In spite of the above issues, Dutch Africa policy and practice can and has had spectacular success. This has happened where there is clear – and deliberate – convergence of the internal and foreign politics, HQ bureaucratic creativity and accountability, and consistent follow through at the country level. The cited examples on Dutch multi-level efforts – at the EU level, and recipient country support in cotton and cut flower sectors – are particularly important both for the point they make about the superlative importance of coherence and the fact that the two areas cited represent the direction that aid architecture discussions need to move toward.

[So far, aid architecture discussions are about designing better architecture for foreign aid instruments, not for development, which requires more than aid. Unwittingly, perhaps, the hidden gem in the Dutch experience may indeed be to provide impetus to the argument that the development architecture in the 21st century includes shifting the enterprise itself – from a discussion of money, aid instruments and a ‘South’-facing dialogue to a ‘North’-facing set of instruments: using developed country leverage to challenge and change trade regimes, converging the politics with technocratic and bureaucratic compliance, and shifting support from social sectors to productive sectors.]

The ethics of development aid

Fundamentally, then, this Dutch aid experience raises the issue of the ethics of development aid. For us, this is the ultimate bottom line of the IOB report. We believe the effectiveness of Dutch aid is in fact an ethical responsibility – because of the fact that lives and livelihoods are involved, magnified by the millions of people affected, and the obligation for accountability to citizens in a democratic country. In development, effectiveness is not only a bureaucratic or political calculus, it is an ethical imperative.
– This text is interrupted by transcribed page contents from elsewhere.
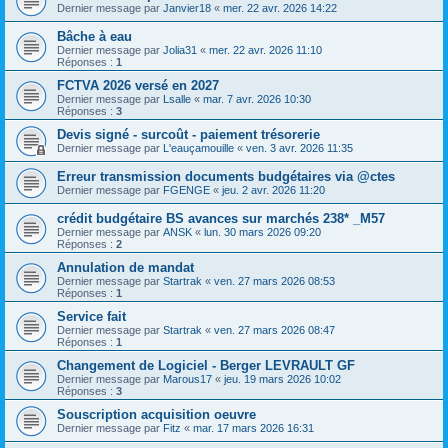
Dernier message par
Janvier18
«
mer. 22 avr. 2026 14:22
Bâche à eau
Dernier message par
Jolia31
«
mer. 22 avr. 2026 11:10
Réponses :
1
FCTVA 2026 versé en 2027
Dernier message par
Lsalle
«
mar. 7 avr. 2026 10:30
Réponses :
3
Devis signé - surcoût - paiement trésorerie
Dernier message par
L'eauçamouille
«
ven. 3 avr. 2026 11:35
Erreur transmission documents budgétaires via @ctes
Dernier message par
FGENGE
«
jeu. 2 avr. 2026 11:20
crédit budgétaire BS avances sur marchés 238* _M57
Dernier message par
ANSK
«
lun. 30 mars 2026 09:20
Réponses :
2
Annulation de mandat
Dernier message par
Startrak
«
ven. 27 mars 2026 08:53
Réponses :
1
Service fait
Dernier message par
Startrak
«
ven. 27 mars 2026 08:47
Réponses :
1
Changement de Logiciel - Berger LEVRAULT GF
Dernier message par
Marous17
«
jeu. 19 mars 2026 10:02
Réponses :
3
Souscription acquisition oeuvre
Dernier message par
Fitz
«
mar. 17 mars 2026 16:31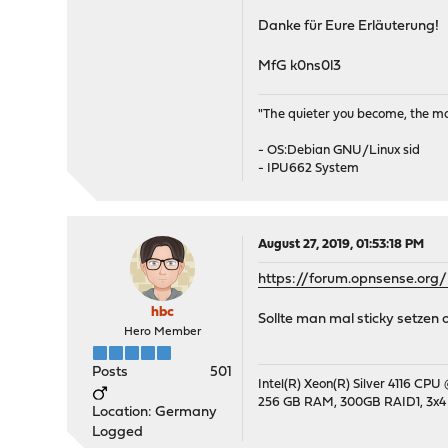
Danke für Eure Erläuterung!
MfG k0ns0l3
"The quieter you become, the mor
- OS:Debian GNU/Linux sid
- IPU662 System
August 27, 2019, 01:53:18 PM
https://forum.opnsense.or
hbc
Sollte man mal sticky setzen 
Hero Member
Posts
501
Intel(R) Xeon(R) Silver 4116 CPU
256 GB RAM, 300GB RAID1, 3x4
Location: Germany
Logged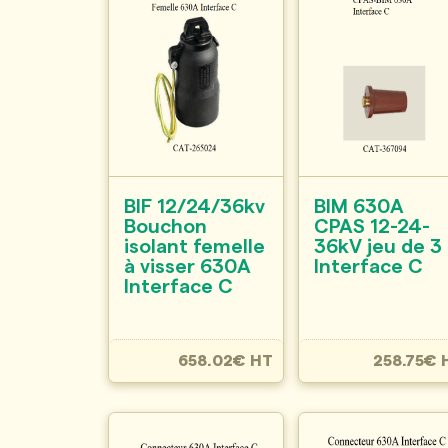
BIF 12/24/36kv
BIM 630A
Bouchon
CPAS 12-24-
isolant femelle
36kV jeu de 3
à visser 630A
Interface C
Interface C
658.02€ HT
258.75€ 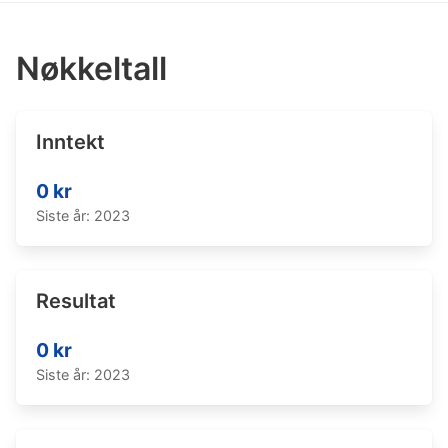
Nøkkeltall
Inntekt
0 kr
Siste år: 2023
Resultat
0 kr
Siste år: 2023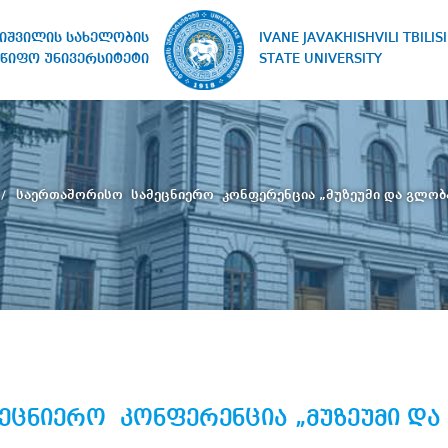
IVANE JAVAKHISHVILI TBILISI
ხიშვილის სახელობის
STATE UNIVERSITY
წიფო უნივერსიტეტი
საერთაშორისო სამეცნიერო კონფერენცია „მუზეუმი და გლობ
ეცნიერო კონფერენცია „მუზეუმი და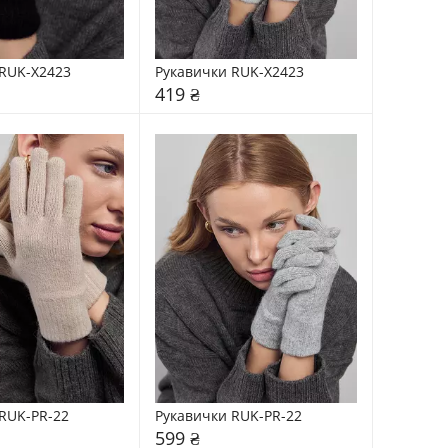
RUK-X2423
Рукавички RUK-X2423
419 ₴
RUK-PR-22
Рукавички RUK-PR-22
599 ₴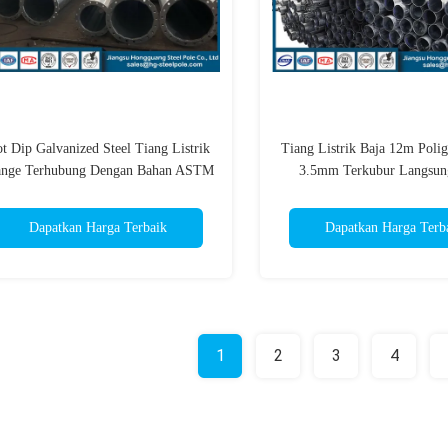
t Dip Galvanized Steel Tiang Listrik
Tiang Listrik Baja 12m Polig
ange Terhubung Dengan Bahan ASTM
3.5mm Terkubur Langsu
A572
Dapatkan Harga Terbaik
Dapatkan Harga Terb
1
2
3
4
Going forward, we hope Dutch foreign and development aid policy and practice in Africa will be concerned with four dimensions of effectiveness (which we view as missing or substantially unmet over this recent period):

  1. accountability and responsiveness to Dutch citizens via Dutch politicians and the parliament;
  2. faithfulness in the use of an information asymmetry that privileges bureaucrats but also obligates them to develop and pursue policies only on rigorous analysis;
  3. conscientiousness in the use of Dutch leverage in international and foreign policy arenas consistent with and in furtherance of stated development objectives; and,
  4. a duty/responsibility to citizens of developing countries arising out of claims of partnership and comity in efforts to improve their livelihoods and dignity.

Obviously, these flaws in accountability and transparency in a country famed internationally for promotion of human rights and democracy reads peculiar to us. This is similarly so on the effectiveness front, where Dutch commitment among its peers is clear.

We have no doubt that this report will stir up an internal debate that will lead to improvements in Dutch policy in Africa. These comments – not a gratuitous attack – are intended to contribute to the process to right the missteps noted in this highly commendable IOB evaluation.

Footnotes

  1. The views expressed in this paper do not represent official World Bank positions.